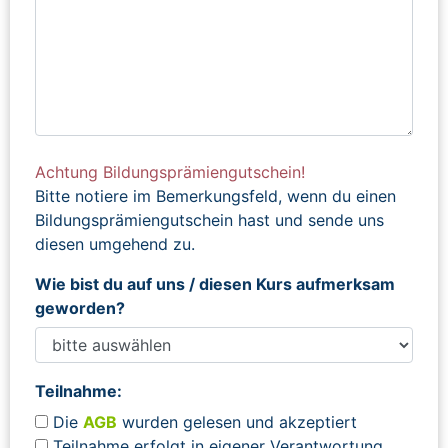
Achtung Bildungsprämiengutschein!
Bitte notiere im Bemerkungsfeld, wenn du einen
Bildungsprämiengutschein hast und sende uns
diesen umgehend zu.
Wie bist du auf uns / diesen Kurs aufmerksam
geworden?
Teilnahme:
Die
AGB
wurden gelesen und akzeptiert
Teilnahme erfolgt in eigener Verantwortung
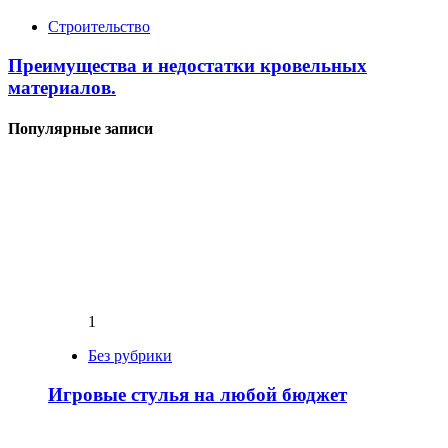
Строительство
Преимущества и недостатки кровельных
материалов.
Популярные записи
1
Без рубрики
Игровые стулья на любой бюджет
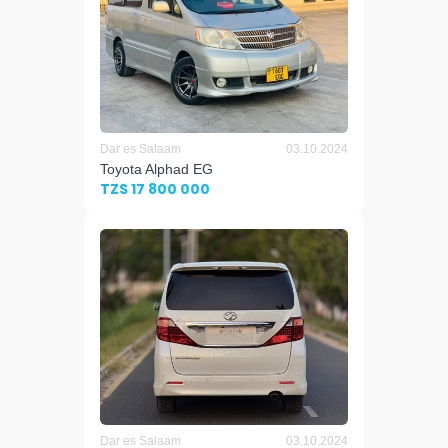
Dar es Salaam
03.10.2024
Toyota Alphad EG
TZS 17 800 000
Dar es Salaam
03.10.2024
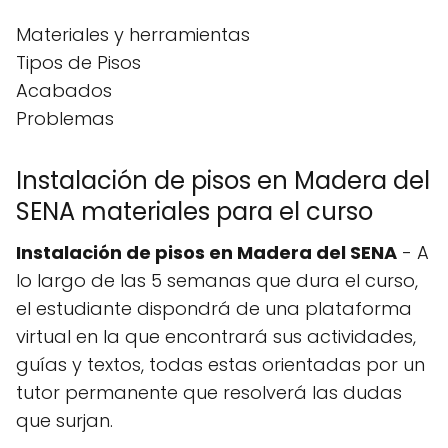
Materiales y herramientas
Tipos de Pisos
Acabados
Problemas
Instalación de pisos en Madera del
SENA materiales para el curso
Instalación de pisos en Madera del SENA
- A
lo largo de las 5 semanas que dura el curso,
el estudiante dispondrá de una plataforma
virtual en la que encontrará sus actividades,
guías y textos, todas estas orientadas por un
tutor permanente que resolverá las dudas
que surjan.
▬▬▬▬▬▬▬▬▬▬
For an answer, give a copy of every line in the listing that holds the word "Teilnahme".

Teilnahme:
Teilnahme erfolgt in eigener Verantwortung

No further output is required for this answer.